Hi again Ellen,
There are a number of items in museums that we can discuss right here, models included. Pardon any error - I am under another deadline here.
To name just a few, The Tyne and Wear Museums at Newcastle-on-Tyne have an incredible collection of fittings and articles from Mauretania, from a 1907 1:48 scale builder’s model of Mauretania lent by Messrs. Swan to the Engine Logs from the final voyage to Rosyth. One particularly interesting item is the Fog Triangle. Made of 1-½ inch thick steel, it was struck at regular intervals when running through fog. Also in the collection is a white marble statue entitled “Columbia” from the First Class Lounge, now on display after recently undergoing restoration, and a beautiful electric lamp with a polished wooden base, topped by a scalloped glass shade engraved with a Neptune motif in reference to the yards from where she launched. From the starting platform is the 33-½ inch engraved brass builder’s nameplate you mentioned that reads “THE WALLSEND SLIPWAY AND ENGINEERING CO. LTD. UNDER LICENCE FROM THE HON. C.G. PARSONS AND THE PARSONS MARINE STEAM TURBINE CO. LTD. ENGINES NO 601 1907 NEWCASTLE-ON-TYNE.” Also from the engine room and starting platform is the turbine hand wheel control from the main engine, the turbine control frame with five levers for drains and sluice valves, the revolutions gauge, nine various oil pressure gauges and two engine room telegraphs. There are also sections of both the high and low-pressure turbine blades as well as a section of her sheerstrake. Additionally, there is the 2-½ foot high brass “E” recovered from her bow that is on your card and three links from her anchor chains, each weighing 170 lbs, and a lifering among still more items.

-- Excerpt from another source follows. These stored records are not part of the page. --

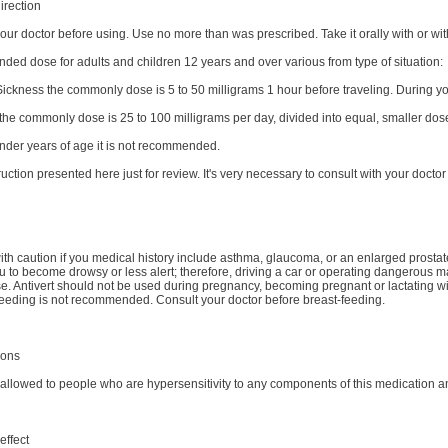
irection
our doctor before using. Use no more than was prescribed. Take it orally with or wit
ed dose for adults and children 12 years and over various from type of situation:
Sickness the commonly dose is 5 to 50 milligrams 1 hour before traveling. During y
 the commonly dose is 25 to 100 milligrams per day, divided into equal, smaller do
under years of age it is not recommended.
truction presented here just for review. It's very necessary to consult with your doctor 
ith caution if you medical history include asthma, glaucoma, or an enlarged prostate
 to become drowsy or less alert; therefore, driving a car or operating dangerous 
e. Antivert should not be used during pregnancy, becoming pregnant or lactating wit
-feeding is not recommended. Consult your doctor before breast-feeding.
ions
t allowed to people who are hypersensitivity to any components of this medication 
effect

The National Museum of Science and Industry, at South Kensington, has in its collections a 1:64 scale 1906 builders model built and lent by Messrs. Swan, a sectional model amidships and in the Maritime Engine Gallery a 1:27 scale bronze model of one of her four-bladed propellers. A 1:48 scale half-block plating model, also built by Messrs. Swan and used during the construction of the ship, was in the collection until 1996.
The model aboard the QE2 we discussed yesterday is just under 1:48 scale. In addition to the alterations mentioned to that model (some reflecting changes made to the Mauretania post-war), the bow is largely that of the Lusitania with the arched boom crutch, while her bow bulwarks curiously remain curved. It is known the Mauretania's bow bulwarks were cut straight down during 1918/19, when she was armed with four bag loaded bow guns, and replaced with rope. This is a good way to help date wartime photographs that is often overlooked leading to errors in chronology.
Bob Blake, American Head of Cunard, presented a large 18 foot model of Mauretania to FDR, curiously, crudely and incorrectly repainted white with green antifouling paint at some point. President Franklin Delano Roosevelt long admired the Mauretania and mourned her passage into history, donating his entire collection to the Smithsonian on July 2 during her final voyage. His personal collection included the large model, over one hundred photographs of the vessel and a brass oil lamp from her “main lobby”. Roosevelt wrote that he “…found it hard on July 2, 1935 when we read that the MAURETANIA was on her way to the ship-breakers to be turned into shot and shell for the next war” (this is unsubstantiated). Once displayed aboard the Queen Mary, this model, apparently carved from a single piece of mahogany, is now back in the Smithsonian Institution in Washington if memory serves. It continues to occasionally inspire the odd mistaken green-hulled reference.
There is also a model in storage in Toronto which may be the 1911 Glasgow Great Exhibition model and still another at the National Maritime Museum in Greenwich, originally in Winchester Cathedral which you mentioned at the start of this thread.